L’un des indicateurs les plus suivis est le spread, c’est-à-dire l’écart entre le taux auquel la France emprunte et celui d’un pays considéré comme très sûr, comme l’Allemagne. Tant que cet écart reste contenu, les investisseurs ne considèrent pas la dette française comme incontrôlable. Lors des grandes tensions de la zone euro au début des années 2010, l’Espagne et l’Italie avaient vu leurs spreads atteindre des niveaux bien plus élevés, traduisant une défiance beaucoup plus aiguë.

La France dispose aussi d’atouts que la Grèce n’avait pas dans les mêmes proportions : une économie diversifiée, une base fiscale large, une épargne domestique abondante et un rôle central dans l’Union européenne. Cela ne signifie pas que le pays peut ignorer ses déséquilibres. Mais parler d’effondrement imminent serait excessif. Le vrai enjeu consiste à stabiliser la dette sans provoquer une panique inutile.

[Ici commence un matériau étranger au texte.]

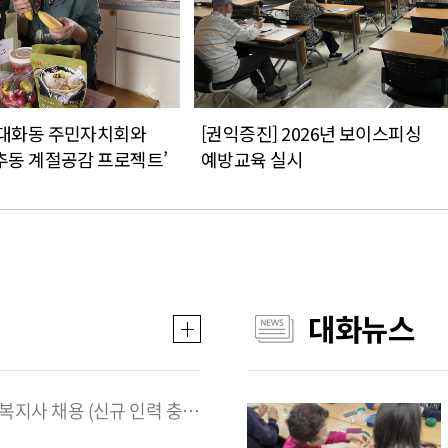
]대화동 주민자치회와
[권익증진] 2026년 보이스피싱
추동 계절공감 프로젝트’
예방교육 실시
대화뉴스
인력 충원) 채용 최종 합격자 안내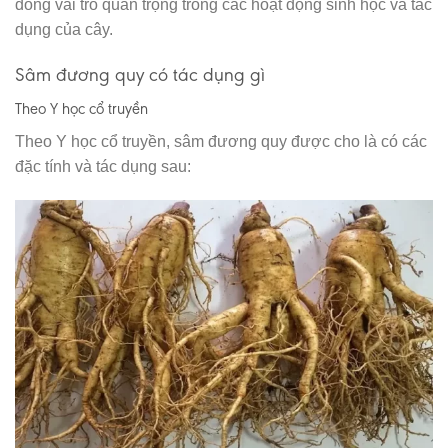
đóng vai trò quan trọng trong các hoạt động sinh học và tác
dụng của cây.
Sâm đương quy có tác dụng gì
Theo Y học cổ truyền
Theo Y học cổ truyền, sâm đương quy được cho là có các
đặc tính và tác dụng sau: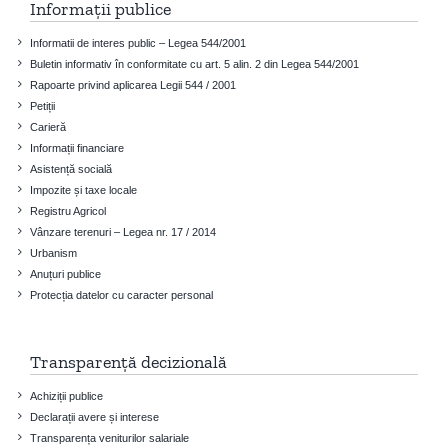
Informații publice
Informatii de interes public – Legea 544/2001
Buletin informativ în conformitate cu art. 5 alin. 2 din Legea 544/2001
Rapoarte privind aplicarea Legii 544 / 2001
Petiții
Carieră
Informații financiare
Asistență socială
Impozite și taxe locale
Registru Agricol
Vânzare terenuri – Legea nr. 17 / 2014
Urbanism
Anuțuri publice
Protecția datelor cu caracter personal
Transparență decizională
Achiziții publice
Declarații avere și interese
Transparența veniturilor salariale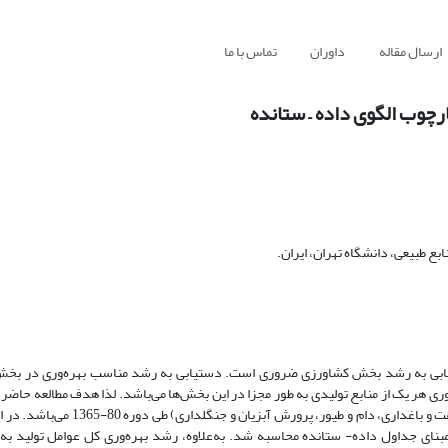
ارسال مقاله
داوران
تماس با ما
رچوب الگوی داده – ستانده
 طبیعی، دانشگاه تهران، ایران.
 دستیابی به رشد بخش کشاورزی ضروری ‌است. دستیابی به رشد مناسب بهره‌وری در بخ
ی هر یک از منابع تولیدی به طور مجزا در این بخش‌ها می‌باشد. لذا هدف مطالعه حاضر، 
بهره‌‌وری عوامل تولید در بخش‌کشاورزی ایران به تفکیک زیر بخش‌های آن (زراعت و باغد
نای جداول داده- ستانده محاسبه شد. به‌علاوه، رشد بهره‌وری کل عوامل تولید به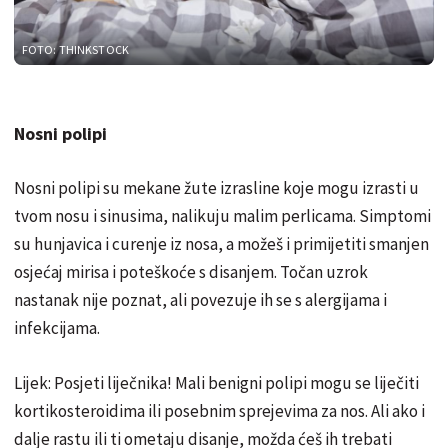
FOTO: THINKSTOCK
Nosni polipi
Nosni polipi su mekane žute izrasline koje mogu izrasti u
tvom nosu i sinusima, nalikuju malim perlicama. Simptomi
su hunjavica i curenje iz nosa, a možeš i primijetiti smanjen
osjećaj mirisa i poteškoće s disanjem. Točan uzrok
nastanak nije poznat, ali povezuje ih se s alergijama i
infekcijama.
Lijek: Posjeti liječnika! Mali benigni polipi mogu se liječiti
kortikosteroidima ili posebnim sprejevima za nos. Ali ako i
dalje rastu ili ti ometaju disanje, možda ćeš ih trebati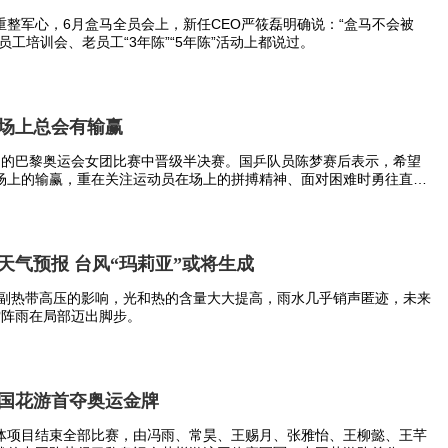
的寒潮消息或警报。
重整军心，6月盒马全员会上，新任CEO严筱磊明确说：“盒马不会被
员工培训会、老员工“3年陈”“5年陈”活动上都说过。
赛场上总会有输赢
日的巴黎奥运会女团比赛中晋级半决赛。国乒队员陈梦赛后表示，希望
场上的输赢，重在关注运动员在场上的拼搏精神、面对困难时勇往直前
8日天气预报 台风“玛莉亚”或将生成
受副热带高压的影响，光和热的含量大大提高，雨水几乎销声匿迹，未来
雷阵雨在局部迈出脚步。
寒潮现象
中国花游首夺奥运金牌
体项目结束全部比赛，由冯雨、常昊、王赐月、张雅怡、王柳懿、王芊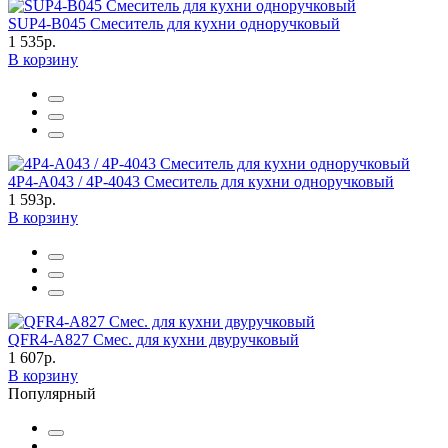
SUP4-B045 Смеситель для кухни одноручковый
1 535р.
В корзину
4P4-A043 / 4P-4043 Смеситель для кухни одноручковый
1 593р.
В корзину
QFR4-A827 Смес. для кухни двуручковый
1 607р.
В корзину
Популярный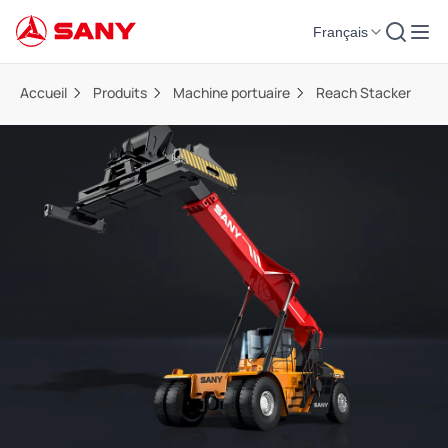
Français
Accueil
Produits
Machine portuaire
Reach Stacker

La dette française s’impose déjà comme un enjeu majeur de la présidentielle 2027

La dette française s’annonce comme l’un des thèmes centraux de la présidentielle 2027, car elle résume plusieurs fractures politiques : niveau de dépense publique, fiscalité, souveraineté européenne, rôle de la Banque centrale et modèle social. La proposition de Jean-Luc Mélenchon accélère cette politisation du sujet en imposant une question simple, mais explosive : faut-il rembourser toute la dette ou en redéfinir les règles ?

À gauche, l’idée d’un gel ou d’une annulation partielle peut séduire ceux qui refusent de financer le redressement budgétaire par des coupes sociales. Elle permet de défendre une autre lecture de la dette, présentée non comme une fatalité, mais comme un choix politique. À droite et au centre, elle alimente au contraire l’argument de la crédibilité financière, avec l’idée qu’un pays ne peut durablement vivre au-dessus de ses moyens sans perdre la confiance des prêteurs.

Le débat ne portera donc pas seulement sur des milliards d’euros. Il opposera deux visions de l’État : l’une misant sur la rupture avec les contraintes financières existantes, l’autre sur la restauration progressive des comptes publics. Dans une campagne présidentielle, ce clivage est puissant. La gestion de la dette publique pourrait devenir le marqueur économique majeur des candidats.